**WHAT TO PRODUCE**
All of the entries below should be returned verbatim, apart from the pictures.

**PROVIDED RECORDS**
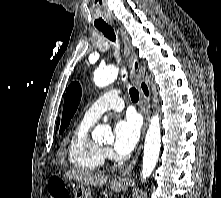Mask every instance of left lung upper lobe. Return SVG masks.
Instances as JSON below:
<instances>
[{"instance_id": "5c2ea615", "label": "left lung upper lobe", "mask_w": 221, "mask_h": 198, "mask_svg": "<svg viewBox=\"0 0 221 198\" xmlns=\"http://www.w3.org/2000/svg\"><path fill=\"white\" fill-rule=\"evenodd\" d=\"M81 99V87L78 82H72L67 89L62 114L60 133L69 125L71 118L77 110Z\"/></svg>"}]
</instances>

**SOLUTION TO THIS TASK**
Mask every instance of left lung upper lobe. Return SVG masks.
Instances as JSON below:
<instances>
[{"instance_id": "5c2ea615", "label": "left lung upper lobe", "mask_w": 221, "mask_h": 198, "mask_svg": "<svg viewBox=\"0 0 221 198\" xmlns=\"http://www.w3.org/2000/svg\"><path fill=\"white\" fill-rule=\"evenodd\" d=\"M81 99V87L78 82H72L67 89L62 114L60 133L69 125L71 118L77 110Z\"/></svg>"}]
</instances>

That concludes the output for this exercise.